A word-for-word copy of the lines below, starting at the line with "Ajouter au panier" and ending at the last one, is what you should give. Omit every picture.

Information provided
_____
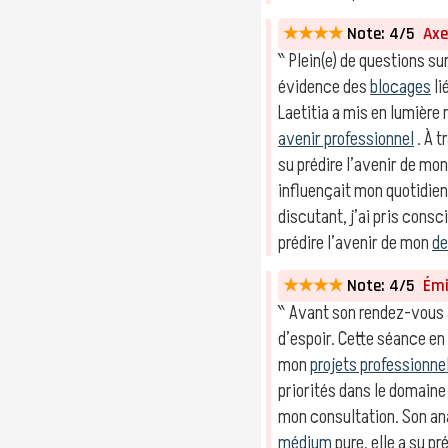
★★★★
Note: 4/5
Axel
‶ Plein(e) de questions sur
évidence des
blocages
li
Laetitia a mis en lumière
avenir professionnel
. À t
su prédire l’avenir de mo
influençait mon quotidie
discutant, j’ai pris con
prédire l’avenir de mon
de
★★★★
Note: 4/5
Émil
‶ Avant son rendez-vous a
d’espoir. Cette séance en
mon
projets professionne
priorités dans le domain
mon consultation. Son an
médium
pure, elle a su pr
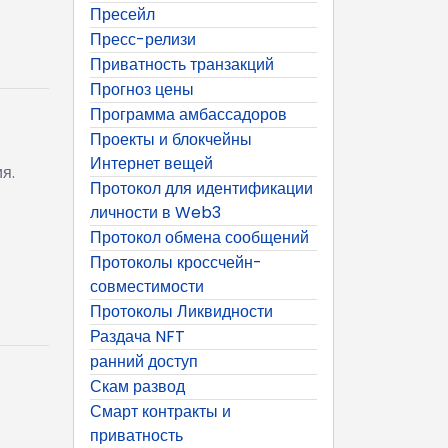
Пресейл
Пресс-релизи
Приватность транзакций
Прогноз цены
Программа амбассадоров
Проекты и блокчейны
Интернет вещей
я.
Протокол для идентификации
личности в Web3
Протокол обмена сообщений
Протоколы кроссчейн-
совместимости
Протоколы Ликвидности
Раздача NFT
ранний доступ
Скам развод
Смарт контракты и
приватность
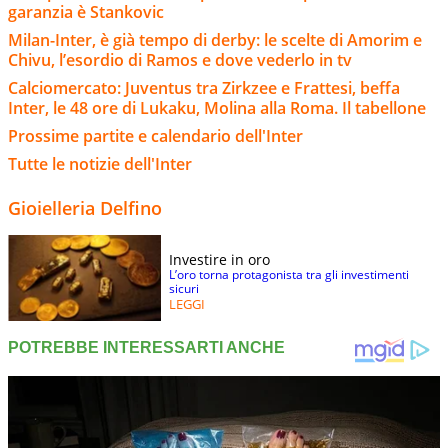
garanzia è Stankovic
Milan-Inter, è già tempo di derby: le scelte di Amorim e
Chivu, l’esordio di Ramos e dove vederlo in tv
Calciomercato: Juventus tra Zirkzee e Frattesi, beffa
Inter, le 48 ore di Lukaku, Molina alla Roma. Il tabellone
Prossime partite e calendario dell'Inter
Tutte le notizie dell'Inter
Gioielleria Delfino
Investire in oro
L’oro torna protagonista tra gli investimenti
sicuri
LEGGI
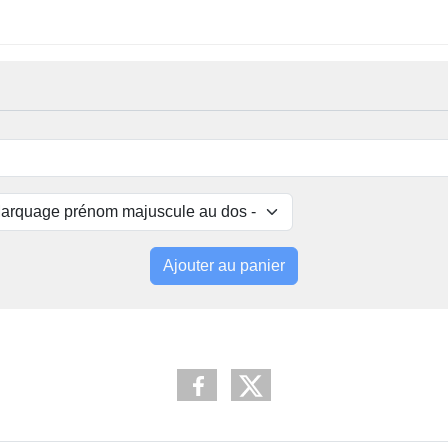
Ajouter au panier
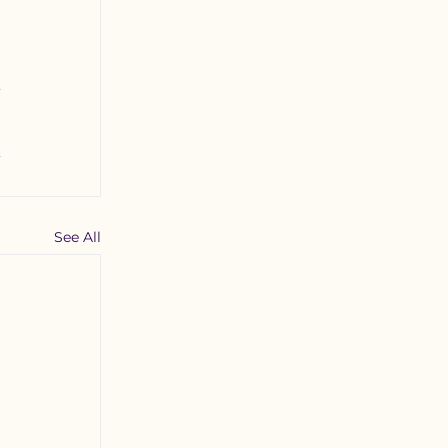
See All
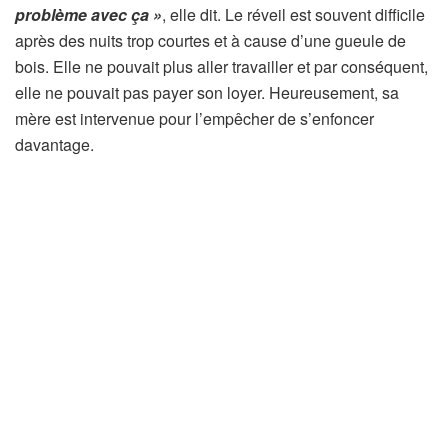
problème avec ça »
, elle dit. Le réveil est souvent difficile
après des nuits trop courtes et à cause d’une gueule de
bois. Elle ne pouvait plus aller travailler et par conséquent,
elle ne pouvait pas payer son loyer. Heureusement, sa
mère est intervenue pour l’empêcher de s’enfoncer
davantage.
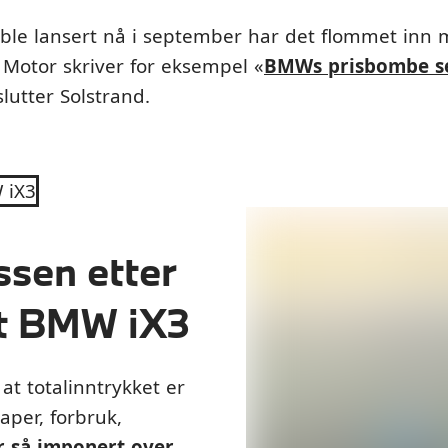
3 ble lansert nå i september har det flommet inn 
 Motor skriver for eksempel «
BMWs prisbombe se
slutter Solstrand.
 iX3
ssen etter
lt BMW iX3
t totalinntrykket er
aper, forbruk,
r så imponert over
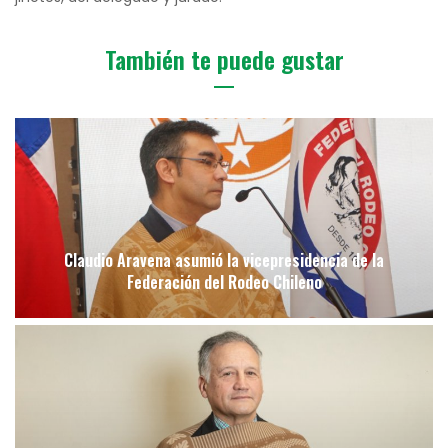
También te puede gustar
Claudio Aravena asumió la vicepresidencia de la
Federación del Rodeo Chileno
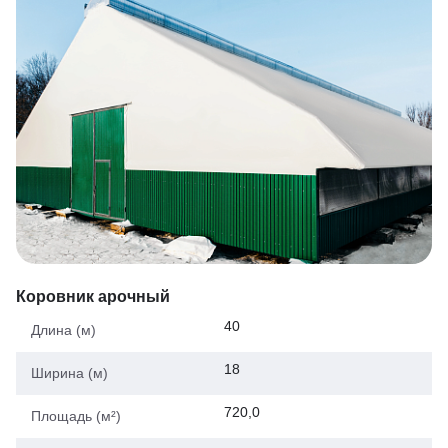
Коровник арочный
40
Длина (м)
18
Ширина (м)
720,0
Площадь (м²)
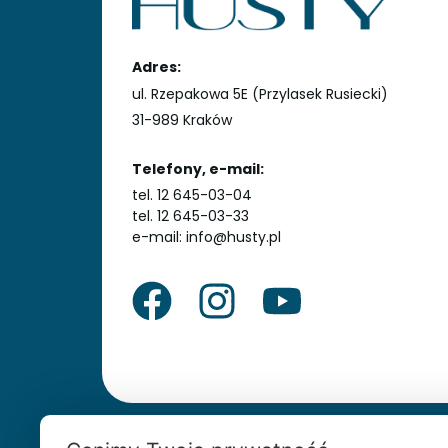
Adres:
ul. Rzepakowa 5E (Przylasek Rusiecki)
31-989 Kraków
Telefony, e-mail:
tel. 12 645-03-04
tel. 12 645-03-33
e-mail: info@husty.pl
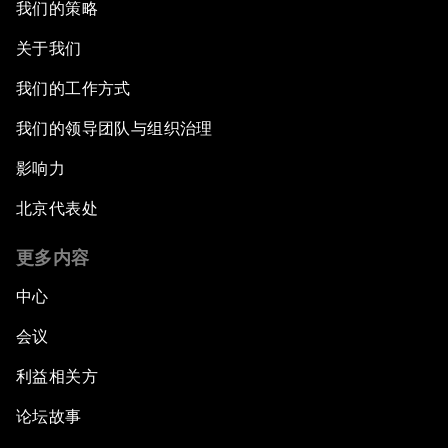
我们的策略
关于我们
我们的工作方式
我们的领导团队与组织治理
影响力
北京代表处
更多内容
中心
会议
利益相关方
论坛故事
_____
Answer section
Ajouter au panier
See All
problème avec ça »
, elle dit. Le réveil est souvent difficile
après des nuits trop courtes et à cause d’une gueule de
bois. Elle ne pouvait plus aller travailler et par conséquent,
elle ne pouvait pas payer son loyer. Heureusement, sa
mère est intervenue pour l’empêcher de s’enfoncer
davantage.
3 ble lansert nå i september har det flommet inn 
 Motor skriver for eksempel «
BMWs prisbombe se
slutter Solstrand.
 iX3
ssen etter
lt BMW iX3
t totalinntrykket er
aper, forbruk,
r så imponert over
También te puede gustar
Claudio Aravena asumió la vicepresidencia de la
Federación del Rodeo Chileno
Коровник арочный
40
Длина (м)
18
Ширина (м)
720,0
Площадь (м²)
Adres:
ul. Rzepakowa 5E (Przylasek Rusiecki)
31-989 Kraków
Telefony, e-mail:
tel. 12 645-03-04
tel. 12 645-03-33
e-mail: info@husty.pl
我们的策略
关于我们
我们的工作方式
我们的领导团队与组织治理
影响力
北京代表处
更多内容
中心
会议
利益相关方
论坛故事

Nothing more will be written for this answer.